Марина спустилась по металлической лестнице к лифту.
– Карасев, – строго сказала она, увидев в небольшом техническом коридоре у окна своего пациента. – Что вы опять здесь делаете?
Молодой человек в серой больничной пижаме, затушил окурок в жестяной банке и, бодро помогая себе костылями, запрыгал к ней на своей единственной ноге.
– Мариночка Владимировна, то же что и все остальные – дышу свежим воздухом.
– Вернитесь в палату, иначе мне придется запретить вам оттуда выходить.
– Ну зачем так сразу? Я ж на минуточку. Одна нога здесь… – осклабился он. – Хорошо выглядите, – прерывая неловкое молчание, добавил Карасев, когда они вдвоем вошли в кабину лифта.
– Лесть вам не идет, Карасев.
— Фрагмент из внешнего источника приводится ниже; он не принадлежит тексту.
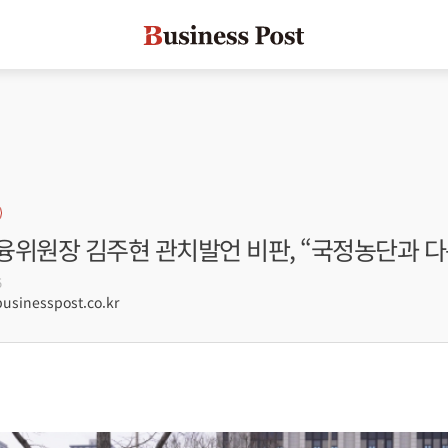
융위원장 김주현 관치발언 비판, “국정농단과 
5
sinesspost.co.kr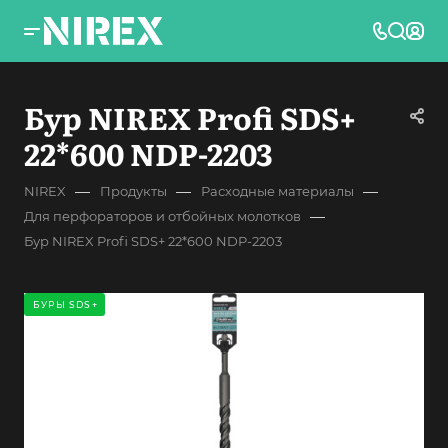
Бур NIREX Profi SDS+
22*600 NDP-2203
—
—
—
NIREX
Продукты
Расходные материалы
—
Для перфораторов и отбойных молотков
Бур NIREX Profi SDS+ 22*600 NDP-2203
БУРЫ SDS+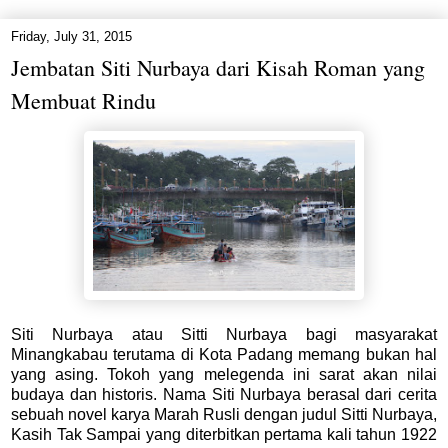
Friday, July 31, 2015
Jembatan Siti Nurbaya dari Kisah Roman yang
Membuat Rindu
Siti Nurbaya atau Sitti Nurbaya bagi masyarakat
Minangkabau terutama di Kota Padang memang bukan hal
yang asing. Tokoh yang melegenda ini sarat akan nilai
budaya dan historis. Nama Siti Nurbaya berasal dari cerita
sebuah novel karya Marah Rusli dengan judul Sitti Nurbaya,
Kasih Tak Sampai yang diterbitkan pertama kali tahun 1922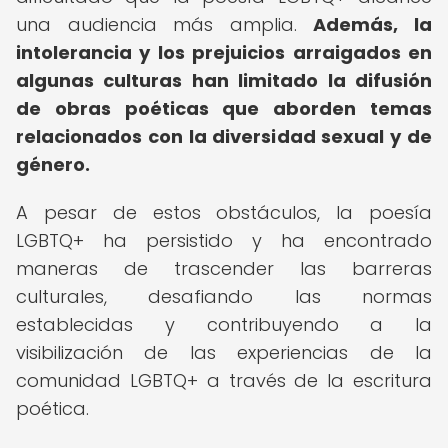
una audiencia más amplia.
Además, la
intolerancia y los prejuicios arraigados en
algunas culturas han limitado la difusión
de obras poéticas que aborden temas
relacionados con la diversidad sexual y de
género.
A pesar de estos obstáculos, la poesía
LGBTQ+ ha persistido y ha encontrado
maneras de trascender las barreras
culturales, desafiando las normas
establecidas y contribuyendo a la
visibilización de las experiencias de la
comunidad LGBTQ+ a través de la escritura
poética.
Марш в палату и будьте паинькой. Тогда я не расскажу о нарушении больничного режима галвврачу, – беззлобно проговорила Марина и, усилив свои слова строгим взглядом, направилась в сторону ординаторской.
В кармане халата завибрировал сотовый. Она достала телефон и поколебавшись несколько мгновений нажала «ответить».
Похоже Олег и вправду решил загладить свою вину. Ужин он готовил редко, да и вообще домашние дела были не про него. Марина знала, что Катя права. Через пару недель снова начнутся придирки и скандалы. Чем чаше она прощала его, тем меньше длилась его благодарность. В один прекрасный момент он просто решит, что она обязана. Ведь она – его жена.
В ординаторской было пусто. Марина налила себе кофе и расположилась на одном из двух стоящих вдоль стен диванов. Еще этот Ковалевич. Похоже с ним будет не просто договориться. Она знала, какой это шок – узнать, что твоя жизнь больше никогда не будет прежней. Почти все сопротивляются. Она уже привыкла. Но все равно, каждый раз ей было их безумно жаль. Опять ее жалость. Когда же она наконец атрофируется?